I’m good at sewing, I turn all my clothes and that gentleman on the strand he looked kind but very unhappy. Yes, a man like him.”

8. The Citizen

“Ireland doesn’t need dirt like this. What’s wrong with our own myths? We don’t need foreign words and Jews. English remains the tongue of the oppressor. Why wouldn’t I speak Irish to my dog? He’s the only one that understands it, a true Gaelic hound a Cuchulain! All those boyos in Kiernans – useless Saxons. Ireland is pure and must remain pure. Ireland for the Gael. Now where’s that biscuit tin?

9. Bella Cohen

“It convinced me that God must have been a woman. Would you look at the men in it? When I think of Bloom and young Dedalus, talk about the blind leading the blind! I’d never go down on all fours to any man. Sex is a cod, but it will always sell and I’m happy to sell it.”
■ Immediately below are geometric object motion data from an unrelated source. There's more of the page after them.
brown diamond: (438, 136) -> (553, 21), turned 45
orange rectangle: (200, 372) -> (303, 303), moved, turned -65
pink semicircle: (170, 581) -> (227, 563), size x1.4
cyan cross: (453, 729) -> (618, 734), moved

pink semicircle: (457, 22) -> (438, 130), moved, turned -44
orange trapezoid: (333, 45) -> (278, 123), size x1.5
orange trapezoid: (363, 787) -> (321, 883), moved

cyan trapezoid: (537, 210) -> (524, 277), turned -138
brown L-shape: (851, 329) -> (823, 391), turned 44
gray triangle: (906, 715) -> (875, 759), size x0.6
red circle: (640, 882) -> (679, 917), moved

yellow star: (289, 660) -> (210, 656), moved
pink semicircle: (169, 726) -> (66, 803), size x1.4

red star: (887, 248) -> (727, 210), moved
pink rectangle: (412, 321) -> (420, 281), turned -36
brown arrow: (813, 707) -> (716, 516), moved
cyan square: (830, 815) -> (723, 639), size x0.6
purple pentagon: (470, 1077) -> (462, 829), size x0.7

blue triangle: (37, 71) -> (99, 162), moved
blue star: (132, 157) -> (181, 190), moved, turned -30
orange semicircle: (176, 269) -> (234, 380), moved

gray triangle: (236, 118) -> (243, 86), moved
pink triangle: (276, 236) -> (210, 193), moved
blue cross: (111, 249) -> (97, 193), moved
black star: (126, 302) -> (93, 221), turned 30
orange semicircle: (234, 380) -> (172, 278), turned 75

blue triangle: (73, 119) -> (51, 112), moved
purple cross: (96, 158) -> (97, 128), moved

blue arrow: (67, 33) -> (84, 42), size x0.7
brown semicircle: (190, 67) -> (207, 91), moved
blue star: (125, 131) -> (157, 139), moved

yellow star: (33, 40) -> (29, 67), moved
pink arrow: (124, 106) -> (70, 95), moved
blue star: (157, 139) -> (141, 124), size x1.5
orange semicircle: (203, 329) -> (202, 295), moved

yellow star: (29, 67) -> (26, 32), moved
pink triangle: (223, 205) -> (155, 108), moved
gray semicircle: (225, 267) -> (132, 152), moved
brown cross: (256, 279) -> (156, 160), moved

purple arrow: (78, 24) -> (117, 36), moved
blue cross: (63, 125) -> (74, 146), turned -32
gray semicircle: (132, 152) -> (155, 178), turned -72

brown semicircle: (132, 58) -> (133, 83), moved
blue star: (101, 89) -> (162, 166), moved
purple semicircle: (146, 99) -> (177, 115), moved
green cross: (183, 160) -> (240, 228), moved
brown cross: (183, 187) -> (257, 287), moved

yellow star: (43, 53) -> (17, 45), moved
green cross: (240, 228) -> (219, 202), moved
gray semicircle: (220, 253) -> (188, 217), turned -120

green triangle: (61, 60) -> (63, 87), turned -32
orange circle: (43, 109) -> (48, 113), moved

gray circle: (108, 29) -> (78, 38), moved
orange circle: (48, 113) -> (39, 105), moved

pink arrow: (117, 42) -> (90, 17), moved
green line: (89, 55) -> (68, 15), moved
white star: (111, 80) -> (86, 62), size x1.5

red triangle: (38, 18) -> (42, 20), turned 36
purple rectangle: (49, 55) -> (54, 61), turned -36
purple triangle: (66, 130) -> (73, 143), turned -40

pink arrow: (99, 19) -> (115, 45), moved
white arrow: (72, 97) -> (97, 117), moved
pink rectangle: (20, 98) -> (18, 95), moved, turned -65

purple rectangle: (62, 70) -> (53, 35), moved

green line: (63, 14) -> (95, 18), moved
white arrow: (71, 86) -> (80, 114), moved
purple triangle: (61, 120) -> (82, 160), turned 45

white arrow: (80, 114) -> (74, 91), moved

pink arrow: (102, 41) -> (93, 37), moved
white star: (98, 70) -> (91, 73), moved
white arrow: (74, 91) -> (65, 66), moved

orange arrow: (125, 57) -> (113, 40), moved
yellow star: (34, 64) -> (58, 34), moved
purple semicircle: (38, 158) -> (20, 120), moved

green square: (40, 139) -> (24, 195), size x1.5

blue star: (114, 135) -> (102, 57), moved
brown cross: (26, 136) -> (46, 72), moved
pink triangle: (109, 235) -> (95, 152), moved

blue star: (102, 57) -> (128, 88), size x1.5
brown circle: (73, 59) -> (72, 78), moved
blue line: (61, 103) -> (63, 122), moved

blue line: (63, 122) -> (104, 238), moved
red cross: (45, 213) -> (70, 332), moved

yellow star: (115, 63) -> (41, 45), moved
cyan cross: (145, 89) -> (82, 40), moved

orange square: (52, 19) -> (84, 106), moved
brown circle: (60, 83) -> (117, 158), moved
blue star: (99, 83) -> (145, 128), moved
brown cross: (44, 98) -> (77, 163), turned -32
10. Lydia Douce and Mina Kennedy

“It’s gas stuff, we read the bits about us out to each other. The music’s great for getting the men all feeling romantic and you’d see them sneaking glances at us. Plain to see what’d be going through their minds! But a barmaid is in a difficult spot, the men get ideas and we get left, serving drinks and getting older.”

11. Mackintosh Man

“I’ve often wondered who I was supposed to be. Quite taken with the idea of being Beckett. Now he would have been the man to edit it, the book’s a bit out of control, Joyce was a conceited individual, felt he was the last word. Still, I’m the big mystery. They’re still guessing who I am, I like that, being what you’d call an enigma. I heard that the fool of a reporter misspelt my name, a bit irritating that.”

12. Molly Bloom

“Don’t be daft. Where do you think I would find the time to waste on that mad doorstop of a book? I have my career, I’m an artiste. It takes it out of you. All that singing, it puts heavy pressure on the bosoms. I’d be exhausted and have to rest and then, always fretting about the young wans coming along . . . No, Blazes was never easy. He’d throw you flowers now and again, make eyes and hint at you know what . . . Lively and able in the bedroom on the day, no mistake . . . but he never, no he never, loved me. Not like poor, dear, boring Poldy . . Poldy always loved me.”